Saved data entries

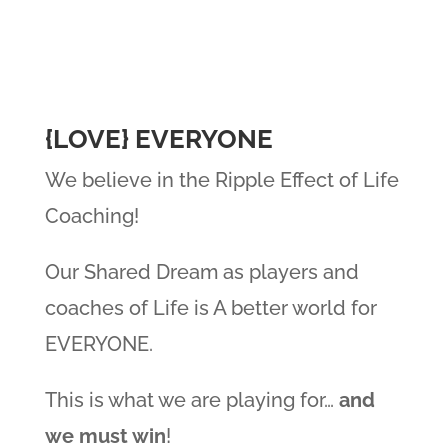
​{LOVE} EVERYONE
We believe in the Ripple Effect of Life
Coaching!
Our Shared Dream as players and
coaches of Life is A better world for
EVERYONE.
This is what we are playing for…
and
we must win
!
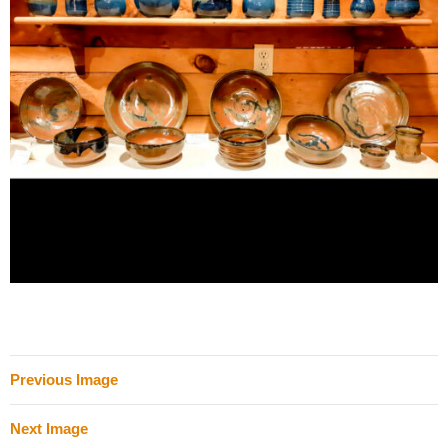
Previous Image
Next Image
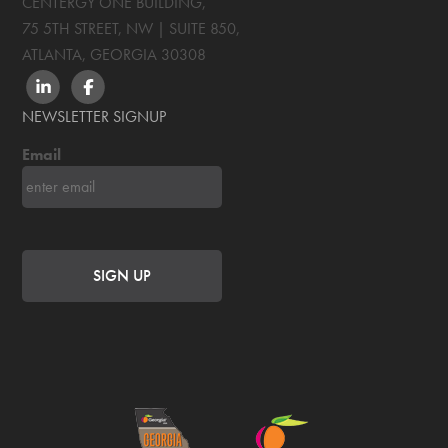
CENTERGY ONE BUILDING,
75 5TH STREET, NW | SUITE 850
,
ATLANTA, GEORGIA
30308
LINKEDIN
FACEBOOK
NEWSLETTER SIGNUP
Email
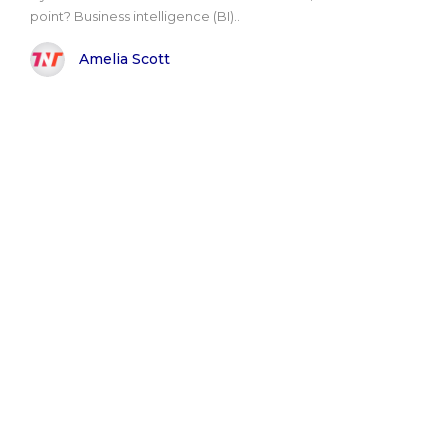
point? Business intelligence (BI)..
Amelia Scott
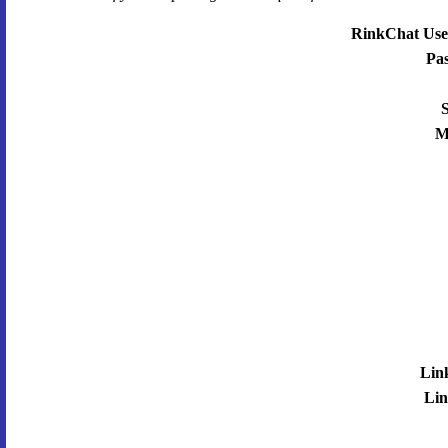
RinkChat Use
Pa
S
M
Lin
Lin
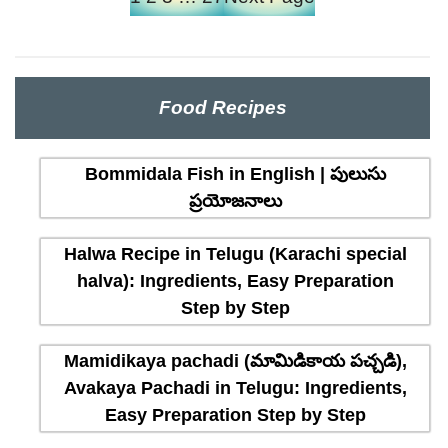
Food Recipes
Bommidala Fish in English | పులుసు
ప్రయోజనాలు
Halwa Recipe in Telugu (Karachi special
halva): Ingredients, Easy Preparation
Step by Step
Mamidikaya pachadi (మామిడికాయ పచ్చడి),
Avakaya Pachadi in Telugu: Ingredients,
Easy Preparation Step by Step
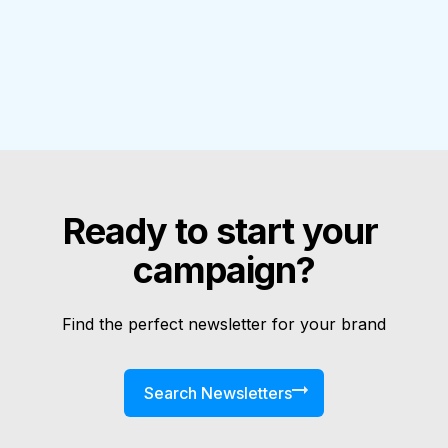
Ready to start your 
campaign?
Find the perfect newsletter for your brand
Search Newsletters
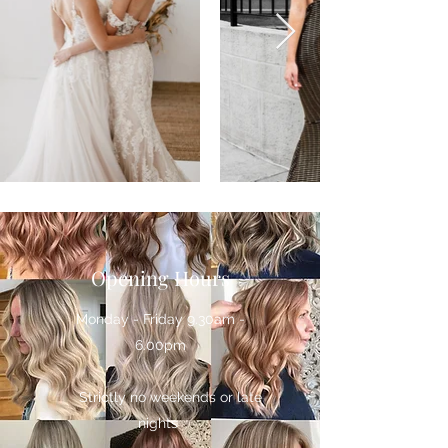
Opening Hours
Monday - Friday 9.30am -
6.00pm
Strictly no weekends or late
nights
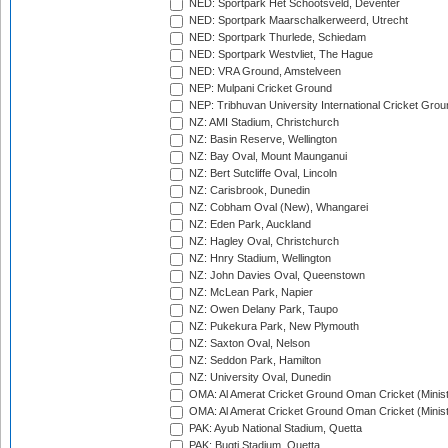
NED: Sportpark Het Schootsveld, Deventer
NED: Sportpark Maarschalkerweerd, Utrecht
NED: Sportpark Thurlede, Schiedam
NED: Sportpark Westvliet, The Hague
NED: VRA Ground, Amstelveen
NEP: Mulpani Cricket Ground
NEP: Tribhuvan University International Cricket Groun
NZ: AMI Stadium, Christchurch
NZ: Basin Reserve, Wellington
NZ: Bay Oval, Mount Maunganui
NZ: Bert Sutcliffe Oval, Lincoln
NZ: Carisbrook, Dunedin
NZ: Cobham Oval (New), Whangarei
NZ: Eden Park, Auckland
NZ: Hagley Oval, Christchurch
NZ: Hnry Stadium, Wellington
NZ: John Davies Oval, Queenstown
NZ: McLean Park, Napier
NZ: Owen Delany Park, Taupo
NZ: Pukekura Park, New Plymouth
NZ: Saxton Oval, Nelson
NZ: Seddon Park, Hamilton
NZ: University Oval, Dunedin
OMA: Al Amerat Cricket Ground Oman Cricket (Minist
OMA: Al Amerat Cricket Ground Oman Cricket (Minist
PAK: Ayub National Stadium, Quetta
PAK: Bugti Stadium, Quetta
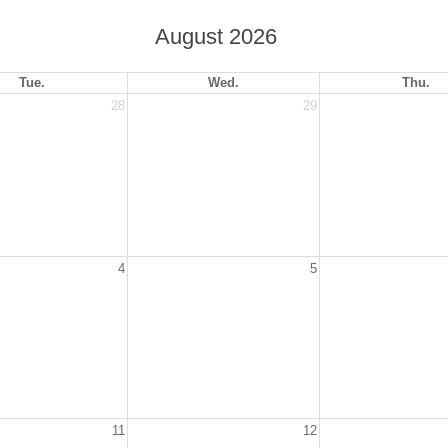
August 2026
Tue.
Wed.
Thu.
28
29
4
5
11
12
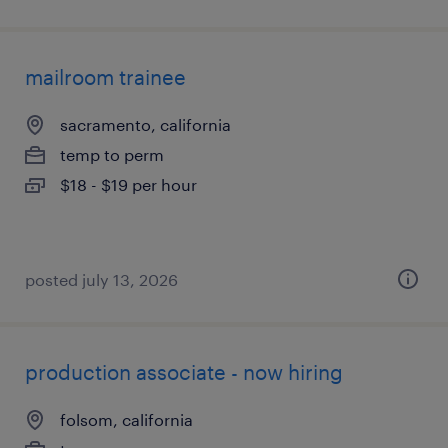
mailroom trainee
sacramento, california
temp to perm
$18 - $19 per hour
posted july 13, 2026
production associate - now hiring
folsom, california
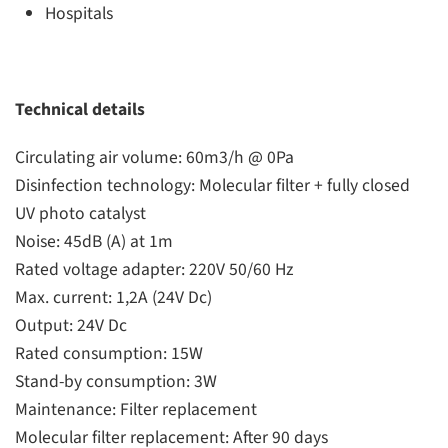
Hospitals
Technical details
Circulating air volume: 60m3/h @ 0Pa
Disinfection technology: Molecular filter + fully closed
UV photo catalyst
Noise: 45dB (A) at 1m
Rated voltage adapter: 220V 50/60 Hz
Max. current: 1,2A (24V Dc)
Output: 24V Dc
Rated consumption: 15W
Stand-by consumption: 3W
Maintenance: Filter replacement
Molecular filter replacement: After 90 days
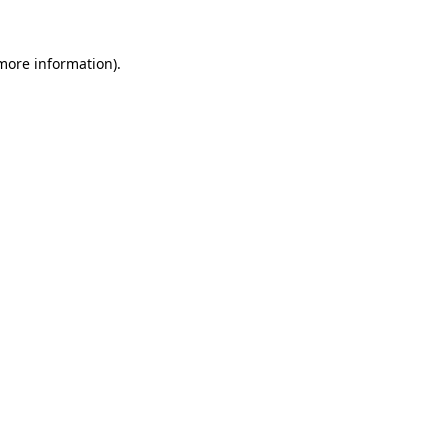
more information)
.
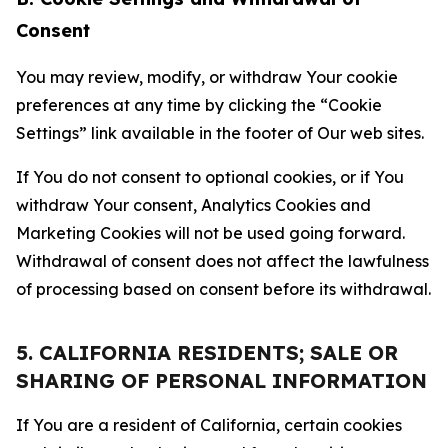
Consent
You may review, modify, or withdraw Your cookie
preferences at any time by clicking the “Cookie
Settings” link available in the footer of Our web sites.
If You do not consent to optional cookies, or if You
withdraw Your consent, Analytics Cookies and
Marketing Cookies will not be used going forward.
Withdrawal of consent does not affect the lawfulness
of processing based on consent before its withdrawal.
5. CALIFORNIA RESIDENTS; SALE OR
SHARING OF PERSONAL INFORMATION
If You are a resident of California, certain cookies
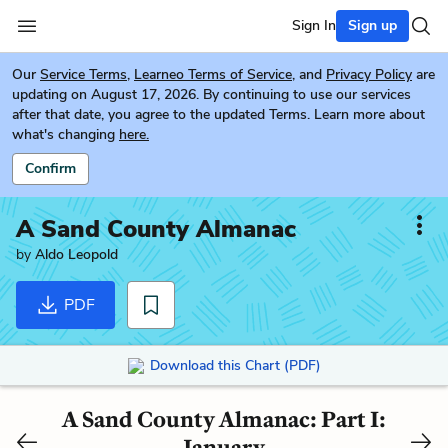
Sign In
Sign up
Our
Service Terms
,
Learneo Terms of Service
, and
Privacy Policy
are
updating on August 17, 2026. By continuing to use our services
after that date, you agree to the updated Terms. Learn more about
what's changing
here.
Confirm
A Sand County Almanac
by
Aldo Leopold
PDF
Download this Chart (PDF)
A Sand County Almanac: Part I:
January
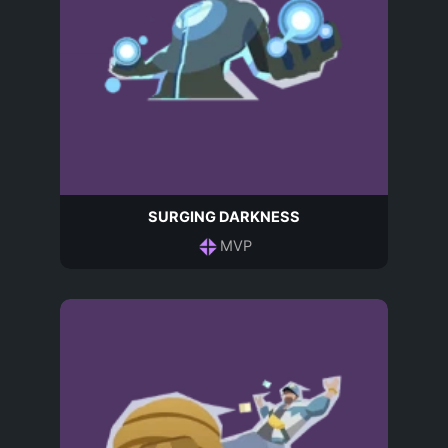
SURGING DARKNESS
MVP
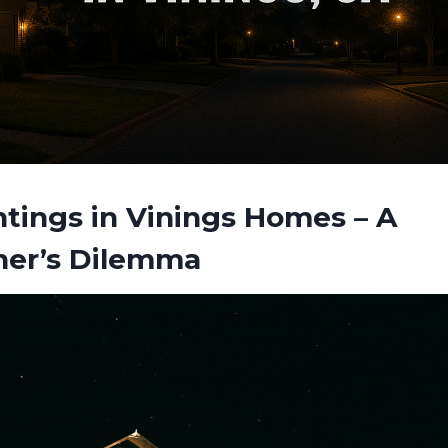
tings in Vinings Homes – A
er’s Dilemma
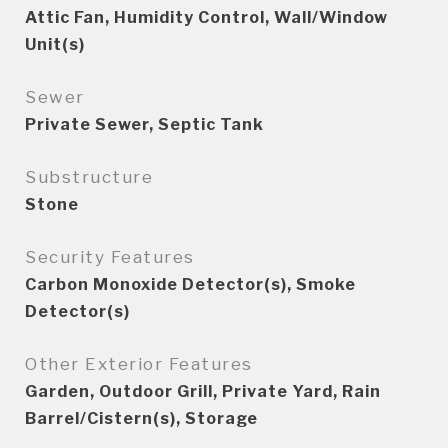
Attic Fan, Humidity Control, Wall/Window
Unit(s)
Sewer
Private Sewer, Septic Tank
Substructure
Stone
Security Features
Carbon Monoxide Detector(s), Smoke
Detector(s)
Other Exterior Features
Garden, Outdoor Grill, Private Yard, Rain
Barrel/Cistern(s), Storage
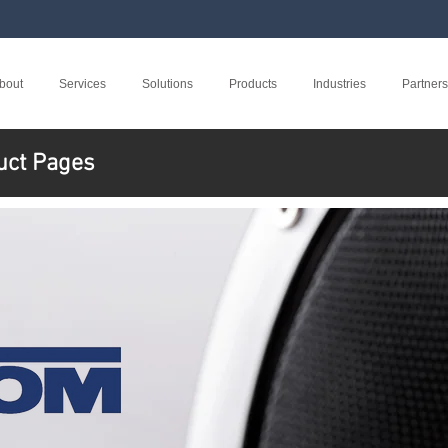
bout
Services
Solutions
Products
Industries
Partners
uct Pages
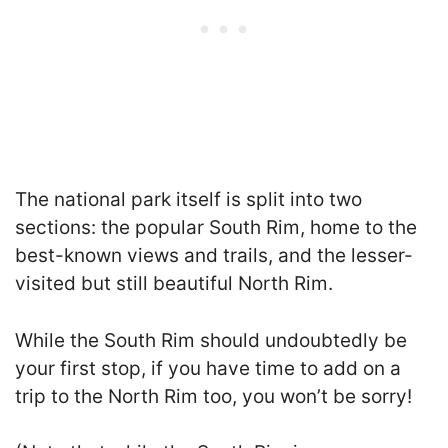
The national park itself is split into two
sections: the popular South Rim, home to the
best-known views and trails, and the lesser-
visited but still beautiful North Rim.
While the South Rim should undoubtedly be
your first stop, if you have time to add on a
trip to the North Rim too, you won’t be sorry!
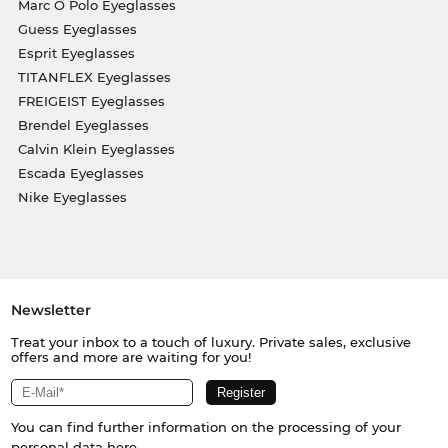
Marc O Polo Eyeglasses
Guess Eyeglasses
Esprit Eyeglasses
TITANFLEX Eyeglasses
FREIGEIST Eyeglasses
Brendel Eyeglasses
Calvin Klein Eyeglasses
Escada Eyeglasses
Nike Eyeglasses
Newsletter
Treat your inbox to a touch of luxury. Private sales, exclusive
offers and more are waiting for you!
You can find further information on the processing of your
personal data
here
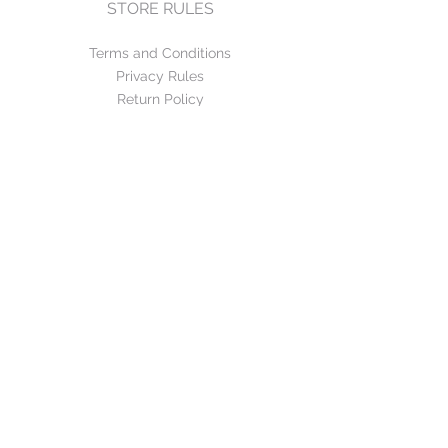
STORE RULES
Terms and Conditions
Privacy Rules
Return Policy
CONTACT US
mirage@asirgroup.com
+90 212 438 75 50
FOLLOW US
WE ACCEPT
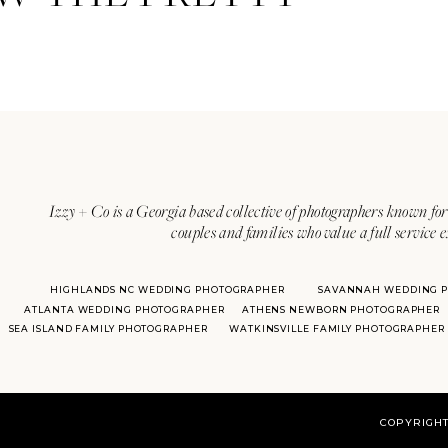
Izzy + Co is a Georgia based collective of photographers known for 
couples and families who value a full service 
HIGHLANDS NC WEDDING PHOTOGRAPHER
SAVANNAH WEDDING 
ATLANTA WEDDING PHOTOGRAPHER
ATHENS NEWBORN PHOTOGRAPHER
SEA ISLAND FAMILY PHOTOGRAPHER
WATKINSVILLE FAMILY PHOTOGRAPHER
COPYRIGHT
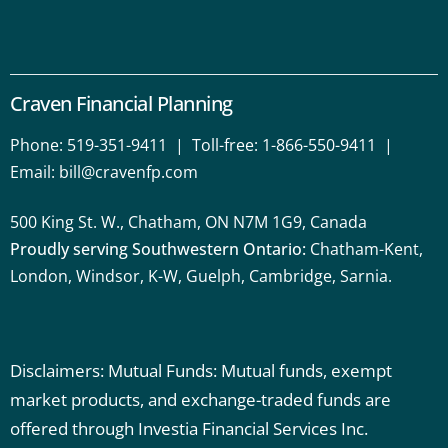
Craven Financial Planning
Phone:
519-351-9411
| Toll-free:
1-866-550-9411
|
Email:
bill@cravenfp.com
500 King St. W., Chatham, ON N7M 1G9, Canada
Proudly serving Southwestern Ontario:
Chatham-Kent,
London, Windsor, K-W, Guelph, Cambridge, Sarnia.
Disclaimers: Mutual Funds: Mutual funds, exempt
market products, and exchange-traded funds are
offered through Investia Financial Services Inc.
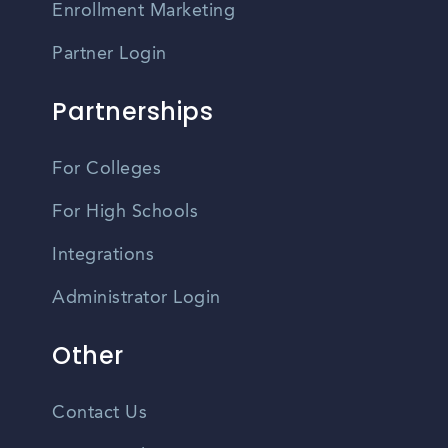
Enrollment Marketing
Partner Login
Partnerships
For Colleges
For High Schools
Integrations
Administrator Login
Other
Contact Us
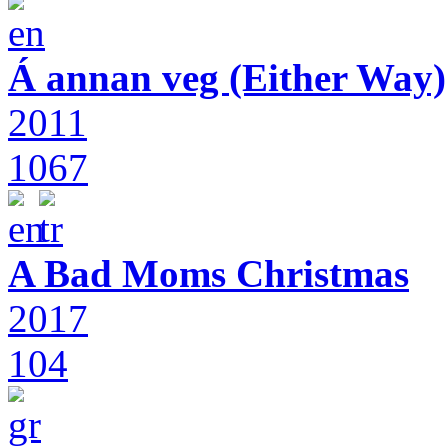
Á annan veg (Either Way)
2011
1067
A Bad Moms Christmas
2017
104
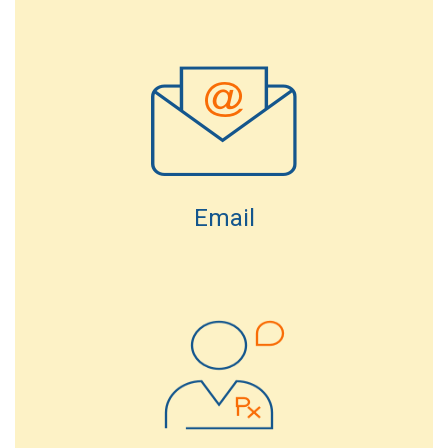
Email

Task statement
The data should be printed again unchanged; leave its pictures out.

Answer for this exercise
​{LOVE} EVERYONE
We believe in the Ripple Effect of Life
Coaching!
Our Shared Dream as players and
coaches of Life is A better world for
EVERYONE.
This is what we are playing for…
and
we must win
!
Previous Image
Next Image
CENTERGY ONE BUILDING,
75 5TH STREET, NW | SUITE 850
,
ATLANTA, GEORGIA
30308
LINKEDIN
FACEBOOK
NEWSLETTER SIGNUP
Email
point? Business intelligence (BI)..
Amelia Scott
RinkChat Use
Pa
S
M
Lin
Lin
Food Recipes
Bommidala Fish in English | పులుసు
ప్రయోజనాలు
Halwa Recipe in Telugu (Karachi special
halva): Ingredients, Easy Preparation
Step by Step
Mamidikaya pachadi (మామిడికాయ పచ్చడి),
Avakaya Pachadi in Telugu: Ingredients,
Easy Preparation Step by Step
Ready to start your 
campaign?
Find the perfect newsletter for your brand
Search Newsletters
Opening Hours
Monday - Friday 9.30am -
6.00pm
Strictly no weekends or late
nights
NED: Sportpark Het Schootsveld, Deventer
NED: Sportpark Maarschalkerweerd, Utrecht
NED: Sportpark Thurlede, Schiedam
NED: Sportpark Westvliet, The Hague
NED: VRA Ground, Amstelveen
NEP: Mulpani Cricket Ground
NEP: Tribhuvan University International Cricket Groun
NZ: AMI Stadium, Christchurch
NZ: Basin Reserve, Wellington
NZ: Bay Oval, Mount Maunganui
NZ: Bert Sutcliffe Oval, Lincoln
NZ: Carisbrook, Dunedin
NZ: Cobham Oval (New), Whangarei
NZ: Eden Park, Auckland
NZ: Hagley Oval, Christchurch
NZ: Hnry Stadium, Wellington
NZ: John Davies Oval, Queenstown
NZ: McLean Park, Napier
NZ: Owen Delany Park, Taupo
NZ: Pukekura Park, New Plymouth
NZ: Saxton Oval, Nelson
NZ: Seddon Park, Hamilton
NZ: University Oval, Dunedin
OMA: Al Amerat Cricket Ground Oman Cricket (Minist
OMA: Al Amerat Cricket Ground Oman Cricket (Minist
PAK: Ayub National Stadium, Quetta
PAK: Bugti Stadium, Quetta
August 2026
Tue.
Wed.
Thu.
28
29
4
5
11
12
mailroom trainee
sacramento, california
temp to perm
$18 - $19 per hour
posted july 13, 2026
production associate - now hiring
folsom, california
Hospitals
Technical details
Circulating air volume: 60m3/h @ 0Pa
Disinfection technology: Molecular filter + fully closed
UV photo catalyst
Noise: 45dB (A) at 1m
Rated voltage adapter: 220V 50/60 Hz
Max. current: 1,2A (24V Dc)
Output: 24V Dc
Rated consumption: 15W
Stand-by consumption: 3W
Maintenance: Filter replacement
Molecular filter replacement: After 90 days
more information)
.
Consent
You may review, modify, or withdraw Your cookie
preferences at any time by clicking the “Cookie
Settings” link available in the footer of Our web sites.
If You do not consent to optional cookies, or if You
withdraw Your consent, Analytics Cookies and
Marketing Cookies will not be used going forward.
Withdrawal of consent does not affect the lawfulness
of processing based on consent before its withdrawal.
5. CALIFORNIA RESIDENTS; SALE OR
SHARING OF PERSONAL INFORMATION
If You are a resident of California, certain cookies
Sign In
Sign up
Our
Service Terms
,
Learneo Terms of Service
, and
Privacy Policy
are
updating on August 17, 2026. By continuing to use our services
after that date, you agree to the updated Terms. Learn more about
what's changing
here.
Confirm
A Sand County Almanac
by
Aldo Leopold
PDF
Download this Chart (PDF)
A Sand County Almanac: Part I:
January
SURGING DARKNESS
MVP
tings in Vinings Homes – A
er’s Dilemma
Attic Fan, Humidity Control, Wall/Window
Unit(s)
Sewer
Private Sewer, Septic Tank
Substructure
Stone
Security Features
Carbon Monoxide Detector(s), Smoke
Detector(s)
Other Exterior Features
Garden, Outdoor Grill, Private Yard, Rain
Barrel/Cistern(s), Storage
bout
Services
Solutions
Products
Industries
Partners
uct Pages
The national park itself is split into two
sections: the popular South Rim, home to the
best-known views and trails, and the lesser-
visited but still beautiful North Rim.
While the South Rim should undoubtedly be
your first stop, if you have time to add on a
trip to the North Rim too, you won’t be sorry!
Marc O Polo Eyeglasses
Guess Eyeglasses
Esprit Eyeglasses
TITANFLEX Eyeglasses
FREIGEIST Eyeglasses
Brendel Eyeglasses
Calvin Klein Eyeglasses
Escada Eyeglasses
Nike Eyeglasses
Newsletter
Treat your inbox to a touch of luxury. Private sales, exclusive
offers and more are waiting for you!
You can find further information on the processing of your
personal data
here
STORE RULES
Terms and Conditions
Privacy Rules
Return Policy
CONTACT US
mirage@asirgroup.com
+90 212 438 75 50
FOLLOW US
WE ACCEPT
Izzy + Co is a Georgia based collective of photographers known for 
couples and families who value a full service 
HIGHLANDS NC WEDDING PHOTOGRAPHER
SAVANNAH WEDDING 
ATLANTA WEDDING PHOTOGRAPHER
ATHENS NEWBORN PHOTOGRAPHER
SEA ISLAND FAMILY PHOTOGRAPHER
WATKINSVILLE FAMILY PHOTOGRAPHER
COPYRIGHT
Craven Financial Planning
Phone:
519-351-9411
| Toll-free:
1-866-550-9411
|
Email:
bill@cravenfp.com
500 King St. W., Chatham, ON N7M 1G9, Canada
Proudly serving Southwestern Ontario:
Chatham-Kent,
London, Windsor, K-W, Guelph, Cambridge, Sarnia.
Disclaimers: Mutual Funds: Mutual funds, exempt
market products, and exchange-traded funds are
offered through Investia Financial Services Inc.
Enrollment Marketing
Partner Login
Partnerships
For Colleges
For High Schools
Integrations
Administrator Login
Other
Contact Us
Á annan veg (Either Way)
2011
1067
A Bad Moms Christmas
2017
104
Email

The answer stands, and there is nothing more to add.